Exercise instructions :: Beginning with the line that has "Károlyfi Zsófia", write out each line down to the end of the records below exactly, and include no pictures.

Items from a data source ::
►

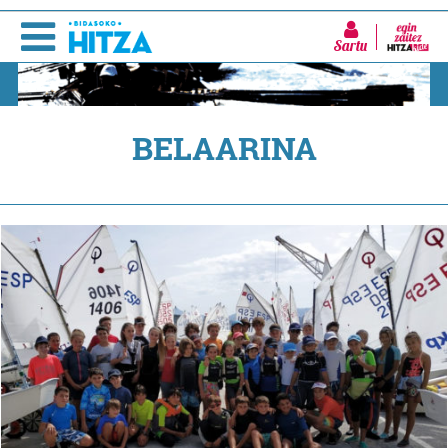
Sartu
BELAARINA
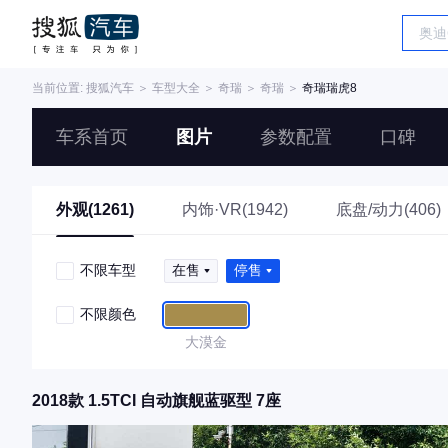
当前位置:
搜狐汽车
＞
车型大全
＞
奇瑞
＞
奇瑞
＞
奇瑞瑞虎8
车系首页
图片
参数配置
口碑
外观(1261)
内饰·VR(1942)
底盘/动力(406)
不限车型
在售
停售
不限颜色
大漠金
2018款 1.5TCI 自动旗舰蓝驱型 7座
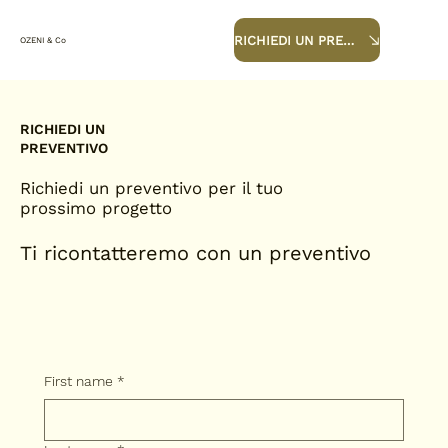
RICHIEDI UN PREVENTIVO
OZENI & Co
RICHIEDI UN
PREVENTIVO
Richiedi un preventivo per il tuo
prossimo progetto
Ti ricontatteremo con un preventivo
First name
*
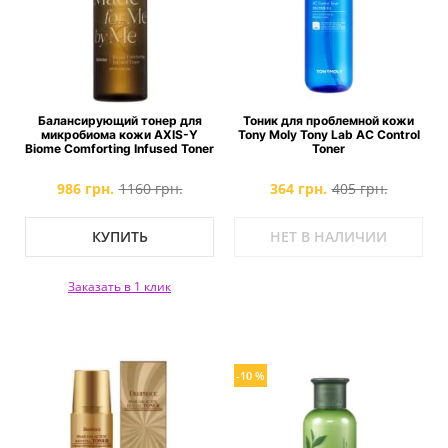
Балансирующий тонер для
Тоник для проблемной кожи
микробиома кожи AXIS-Y
Tony Moly Tony Lab AC Control
Biome Comforting Infused Toner
Toner
986 грн.
1160 грн.
364 грн.
405 грн.
КУПИТЬ
НЕТ В НАЛИЧИИ
Заказать в 1 клик
-10 %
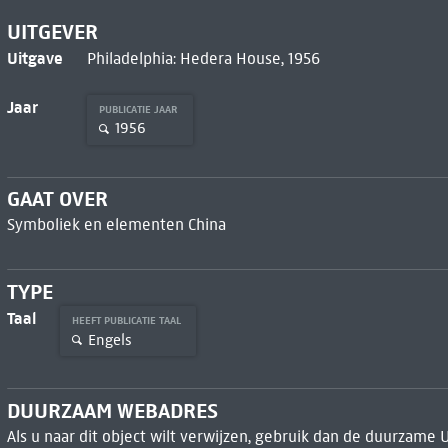
UITGEVER
Uitgave
Philadelphia: Hedera House, 1956
Jaar
PUBLICATIE JAAR
1956
GAAT OVER
Symboliek en elementen China
TYPE
Taal
HEEFT PUBLICATIE TAAL
Engels
DUURZAAM WEBADRES
Als u naar dit object wilt verwijzen, gebruik dan de duurzame 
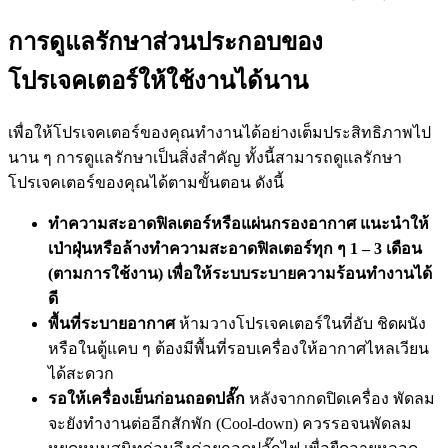
การดูแลรักษา
ส่วนประกอบของ
โปรเจคเตอร์
ให้ใช้งานได้นาน
เพื่อให้โปรเจคเตอร์ของคุณทำงานได้อย่างเต็มประสิทธิภาพไป
นาน ๆ การดูแลรักษาเป็นสิ่งสำคัญ ทั้งนี้สามารถดูแลรักษา
โปรเจคเตอร์ของคุณได้ตามขั้นตอน ดังนี้
ทำความสะอาดฟิลเตอร์หรือแผ่นกรองอากาศ แนะนำให้
เป่าฝุ่นหรือล้างทำความสะอาดฟิลเตอร์ทุก ๆ 1 – 3 เดือน
(ตามการใช้งาน) เพื่อให้ระบบระบายความร้อนทำงานได้
ดี
พื้นที่ระบายอากาศ
ห้ามวางโปรเจคเตอร์ในที่อับ ชิดผนัง
หรือในตู้แคบ ๆ ต้องมีพื้นที่รอบเครื่องให้อากาศไหลเวียน
ได้สะดวก
รอให้เครื่องเย็นก่อนถอดปลั๊ก
หลังจากกดปิดเครื่อง พัดลม
จะยังทำงานต่ออีกสักพัก (Cool-down) ควรรอจนพัดลม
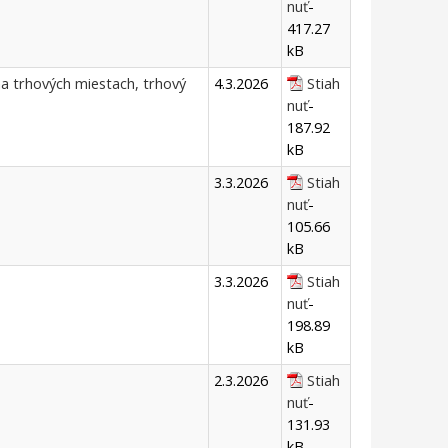
nuť
-
417.27
kB
a trhových miestach, trhový
4.3.2026
Stiah
nuť
-
187.92
kB
3.3.2026
Stiah
nuť
-
105.66
kB
3.3.2026
Stiah
nuť
-
198.89
kB
2.3.2026
Stiah
nuť
-
131.93
kB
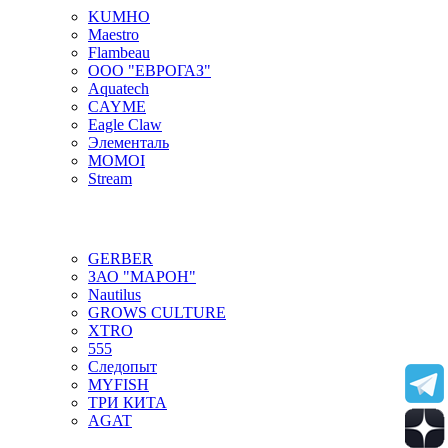
KUMHO
Maestro
Flambeau
ООО "ЕВРОГАЗ"
Aquatech
CAYME
Eagle Claw
Элементаль
MOMOI
Stream
GERBER
ЗАО "МАРОН"
Nautilus
GROWS CULTURE
XTRO
555
Следопыт
MYFISH
ТРИ КИТА
AGAT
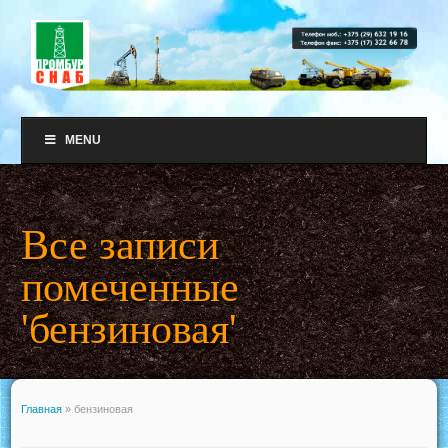
MENU
Все записи
помеченные
'бензиновая'
Главная
»
бензиновая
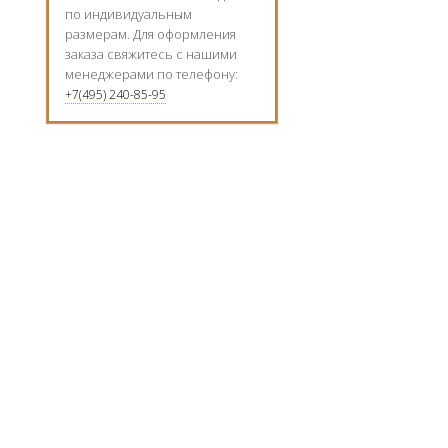
по индивидуальным
размерам. Для оформления
заказа свяжитесь с нашими
менеджерами по телефону:
+7(495) 240-85-95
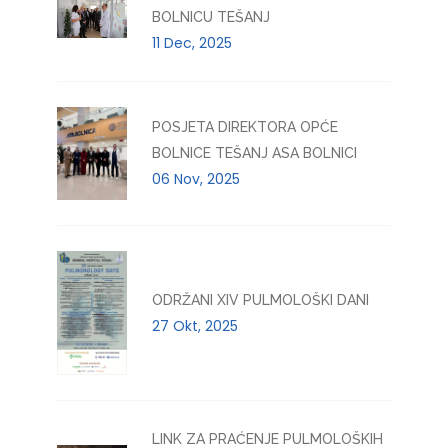
BOLNICU TEŠANJ
11 Dec, 2025
POSJETA DIREKTORA OPĆE
BOLNICE TEŠANJ ASA BOLNICI
06 Nov, 2025
ODRŽANI XIV PULMOLOŠKI DANI
27 Okt, 2025
LINK ZA PRAĆENJE PULMOLOŠKIH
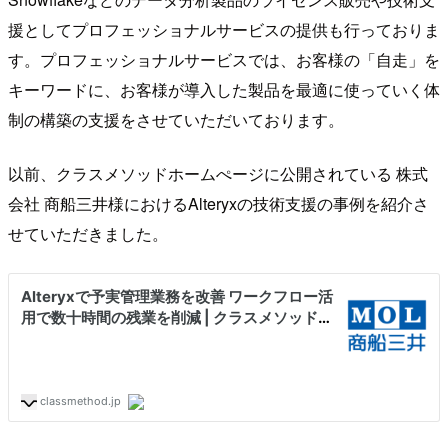
援としてプロフェッショナルサービスの提供も行っておりま
す。プロフェッショナルサービスでは、お客様の「自走」を
キーワードに、お客様が導入した製品を最適に使っていく体
制の構築の支援をさせていただいております。
以前、クラスメソッドホームぺージに公開されている 株式
会社 商船三井様におけるAlteryxの技術支援の事例を紹介さ
せていただきました。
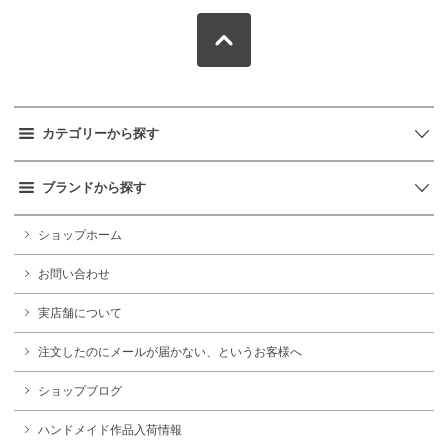
カテゴリーから探す
ブランドから探す
ショップホーム
お問い合わせ
実店舗について
注文したのにメールが届かない、というお客様へ
ショップブログ
ハンドメイド作品入荷情報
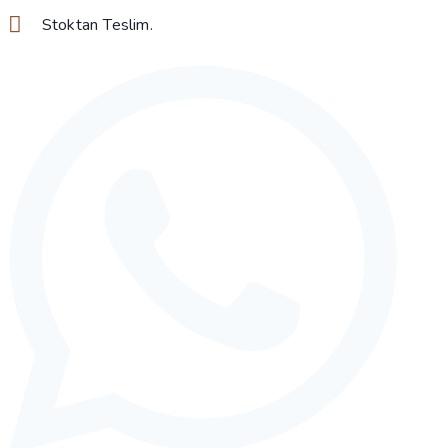
adet
Stoktan Teslim.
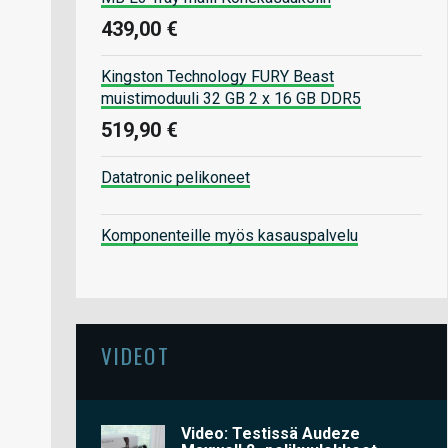
439,00 €
Kingston Technology FURY Beast
muistimoduuli 32 GB 2 x 16 GB DDR5
519,90 €
Datatronic pelikoneet
Komponenteille myös kasauspalvelu
VIDEOT
Video: Testissä Audeze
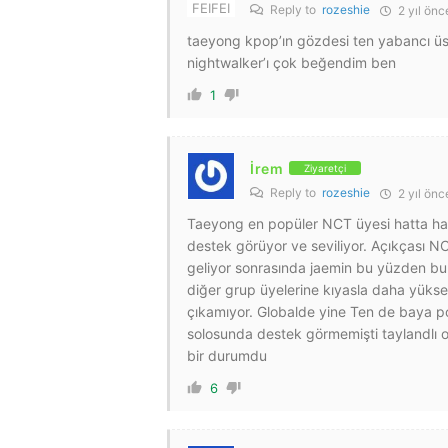
Reply to
rozeshie
2 yıl önc
taeyong kpop’ın gözdesi ten yabancı üs
nightwalker’ı çok beğendim ben
1
İrem
Ziyaretçi
Reply to
rozeshie
2 yıl önc
Taeyong en popüler NCT üyesi hatta hal
destek görüyor ve seviliyor. Açıkçası 
geliyor sonrasında jaemin bu yüzden bu i
diğer grup üyelerine kıyasla daha yüksek
çıkamıyor. Globalde yine Ten de baya po
solosunda destek görmemişti taylandlı 
bir durumdu
6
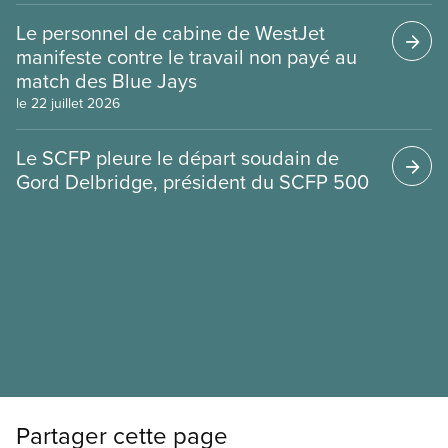
Le personnel de cabine de WestJet
manifeste contre le travail non payé au
match des Blue Jays
le 22 juillet 2026
Le SCFP pleure le départ soudain de
Gord Delbridge, président du SCFP 500
Partager cette page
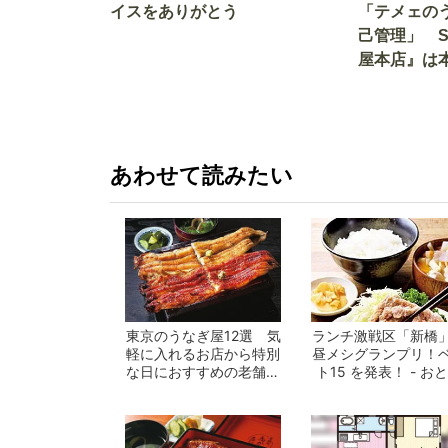
イスをありがとう
「テメェの
己管理」 
屋本店』は
か!? いざ
あわせて読みたい
東京のうなぎ屋12選 気
ランチ激戦区「新橋
軽に入れるお店から特別
昼メシグランプリ！
な日におすすめの老舗ま
ト15 を発表！ - お
で一挙紹介！
の週末公...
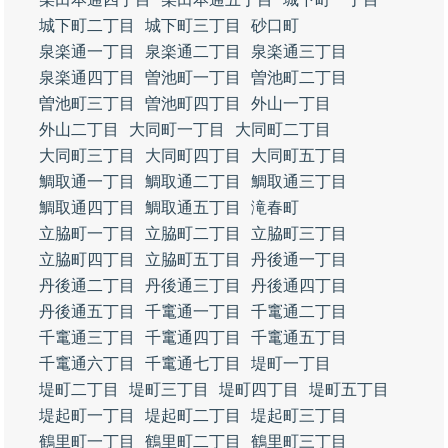
城下町二丁目
城下町三丁目
砂口町
泉楽通一丁目
泉楽通二丁目
泉楽通三丁目
泉楽通四丁目
曽池町一丁目
曽池町二丁目
曽池町三丁目
曽池町四丁目
外山一丁目
外山二丁目
大同町一丁目
大同町二丁目
大同町三丁目
大同町四丁目
大同町五丁目
鯛取通一丁目
鯛取通二丁目
鯛取通三丁目
鯛取通四丁目
鯛取通五丁目
滝春町
立脇町一丁目
立脇町二丁目
立脇町三丁目
立脇町四丁目
立脇町五丁目
丹後通一丁目
丹後通二丁目
丹後通三丁目
丹後通四丁目
丹後通五丁目
千竃通一丁目
千竃通二丁目
千竃通三丁目
千竃通四丁目
千竃通五丁目
千竃通六丁目
千竃通七丁目
堤町一丁目
堤町二丁目
堤町三丁目
堤町四丁目
堤町五丁目
堤起町一丁目
堤起町二丁目
堤起町三丁目
鶴里町一丁目
鶴里町二丁目
鶴里町三丁目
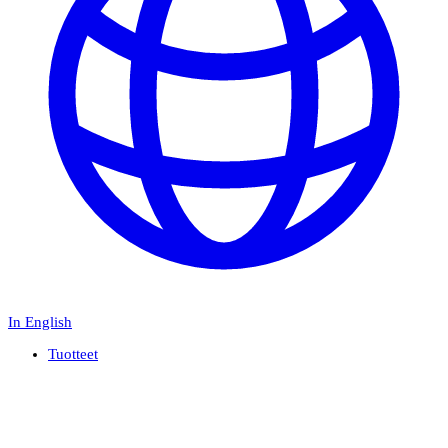
In English
Tuotteet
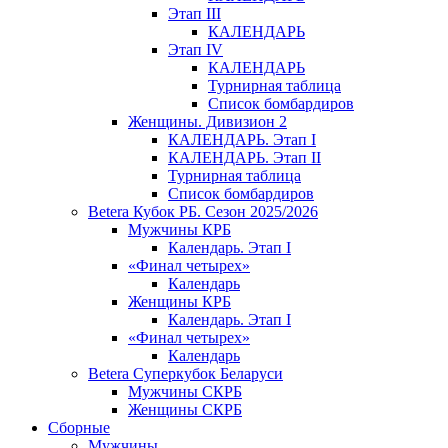
Этап III
КАЛЕНДАРЬ
Этап IV
КАЛЕНДАРЬ
Турнирная таблица
Список бомбардиров
Женщины. Дивизион 2
КАЛЕНДАРЬ. Этап I
КАЛЕНДАРЬ. Этап II
Турнирная таблица
Список бомбардиров
Betera Кубок РБ. Сезон 2025/2026
Мужчины КРБ
Календарь. Этап I
«Финал четырех»
Календарь
Женщины КРБ
Календарь. Этап I
«Финал четырех»
Календарь
Betera Суперкубок Беларуси
Мужчины СКРБ
Женщины СКРБ
Сборные
Мужчины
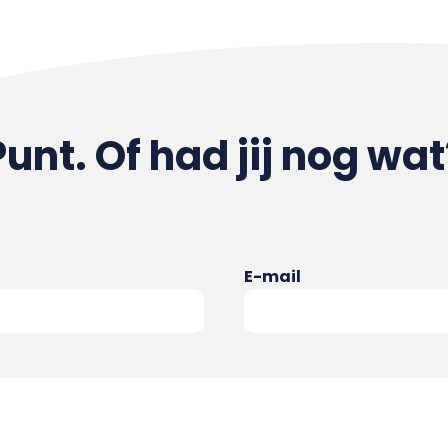
Punt. Of had jij nog wat
E-mail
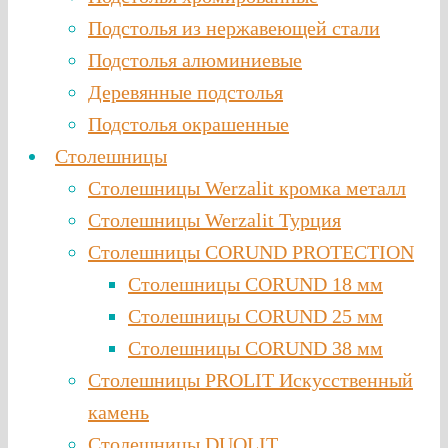
Подстолья из нержавеющей стали
Подстолья алюминиевые
Деревянные подстолья
Подстолья окрашенные
Столешницы
Столешницы Werzalit кромка металл
Столешницы Werzalit Турция
Столешницы CORUND PROTECTION
Столешницы CORUND 18 мм
Столешницы CORUND 25 мм
Столешницы CORUND 38 мм
Столешницы PROLIT Искусственный
камень
Столешницы DUOLIT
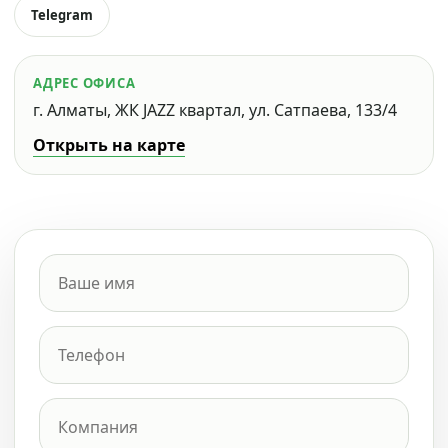
Telegram
АДРЕС ОФИСА
г. Алматы, ЖК JAZZ квартал, ул. Сатпаева, 133/4
Открыть на карте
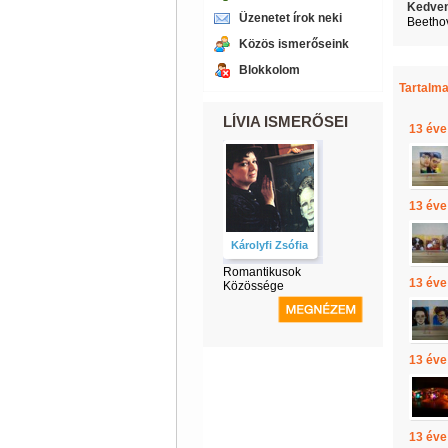
Kedven
Üzenetet írok neki
Beethov
Közös ismerőseink
Blokkolom
Tartalma
LÍVIA ISMERŐSEI
13 éve
13 éve
Károlyfi Zsófia
Romantikusok
13 éve
Közössége
13 éve
13 éve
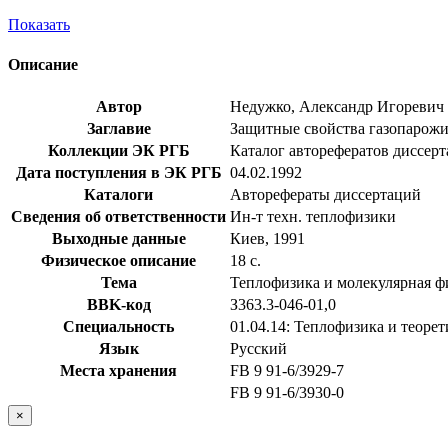
Показать
Описание
Автор
Недужко, Александр Игоревич
Заглавие
Защитные свойства газопарожид
Коллекции ЭК РГБ
Каталог авторефератов диссер
Дата поступления в ЭК РГБ
04.02.1992
Каталоги
Авторефераты диссертаций
Сведения об ответственности
Ин-т техн. теплофизики
Выходные данные
Киев, 1991
Физическое описание
18 с.
Тема
Теплофизика и молекулярная ф
BBK-код
З363.3-046-01,0
Специальность
01.04.14: Теплофизика и теоре
Язык
Русский
Места хранения
FB 9 91-6/3929-7
FB 9 91-6/3930-0
×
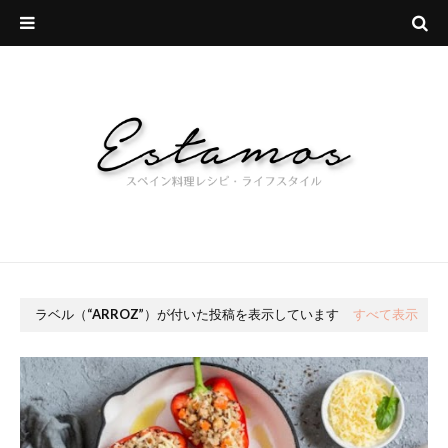
ラベル（
ARROZ
）が付いた投稿を表示しています
すべて表示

◄

Result of the exercise ::
Károlyfi Zsófia
Romantikusok
13 éve
Közössége
13 éve
13 éve
Показать
Описание
Автор
Недужко, Александр Игоревич
Заглавие
Защитные свойства газопарожид
Коллекции ЭК РГБ
Каталог авторефератов диссер
Дата поступления в ЭК РГБ
04.02.1992
Каталоги
Авторефераты диссертаций
Сведения об ответственности
Ин-т техн. теплофизики
Выходные данные
Киев, 1991
Физическое описание
18 с.
Тема
Теплофизика и молекулярная ф
BBK-код
З363.3-046-01,0
Специальность
01.04.14: Теплофизика и теоре
Язык
Русский
Места хранения
FB 9 91-6/3929-7
FB 9 91-6/3930-0
×
ラベル（
ARROZ
）が付いた投稿を表示しています
すべて表示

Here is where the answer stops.